J’appelais donc à un débat nécessaire sur cette question épineuse du rôle des
langues, lorsqu’il m’est parvenu l’information suivante, surprenante mais vraie
: le préfet des Côtes-d’Armor met en place un réseau de fonctionnaires
anglophones, afin «d’établir des relations privilégiées avec les associations de
résidents britanniques vivant dans le département».
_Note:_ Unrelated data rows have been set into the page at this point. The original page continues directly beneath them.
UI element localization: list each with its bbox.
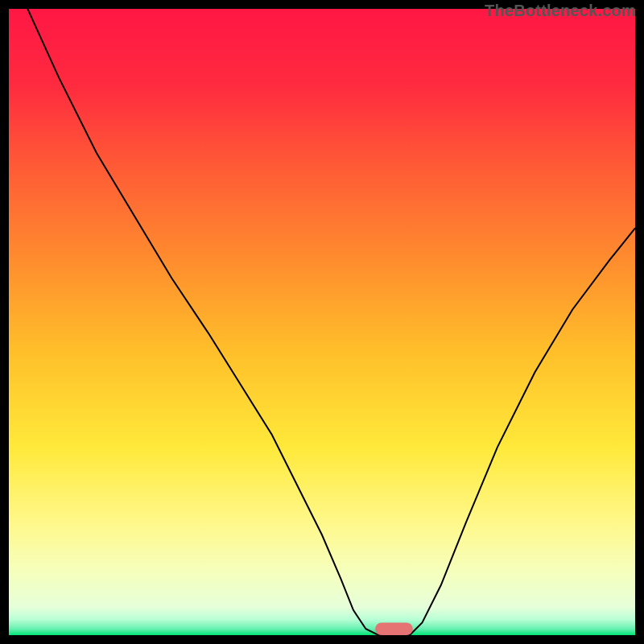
optimal-zone-marker [375, 622, 413, 635]
chart-frame: TheBottleneck.com [0, 0, 644, 644]
plot-area [9, 9, 635, 635]
watermark-text: TheBottleneck.com [485, 2, 636, 20]
chart-svg [9, 9, 635, 635]
gradient-background [9, 9, 635, 635]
ça alors !… Il nous la copiera, comme on dit vulgairement. En termes moins
«privilégiés», l’administration dirigée par le préfet, M. Maccioni, se mettrait
à parler anglais pour éviter aux Britanniques qui habitent le coin l’effort
d’apprendre quelques rudiments de français ? à moins de leur offrir de jeunes
vierges ceintes de mousses marines, d’algues et de coquillages coloriés, que
l’on trouve au fond des baies solitaires, on ne saurait être plus accueillant
!… Mais alors, que devrait faire l’administration espagnole, par exemple, dans
le sud de l’Ibérie où vit, de façon permanente, une importante colonie de
Britanniques retraités, attirés là-bas par la mer et l’azur du ciel ? – offrir
que l’autorité de Gibraltar s’étende à toute l’Andalousie ?…
Car les comptes ayant été faits, sur les quelque 242 000 habitants des
Côtes-d’Armor les résidents britanniques adultes (qui ont affaire à
l’administration) représentent un peu moins de 0,5%. En admettant qu’un sur
trois de ces adultes ne sache pas un seul mot de français (on se demande alors
ce qu’il est venu faire à Guingamp ?), cela revient à mettre en place un
«réseau» spécialisé pour 0,16% de la population du département. Il faut croire
que ces 0,16% exercent une influence colossale sur la vie de la région pour que
ce soit «l’état français qui intègre leur mode de vie et de communication»,
comme le fait remarquer l’administrateur de Défense de la langue française, M.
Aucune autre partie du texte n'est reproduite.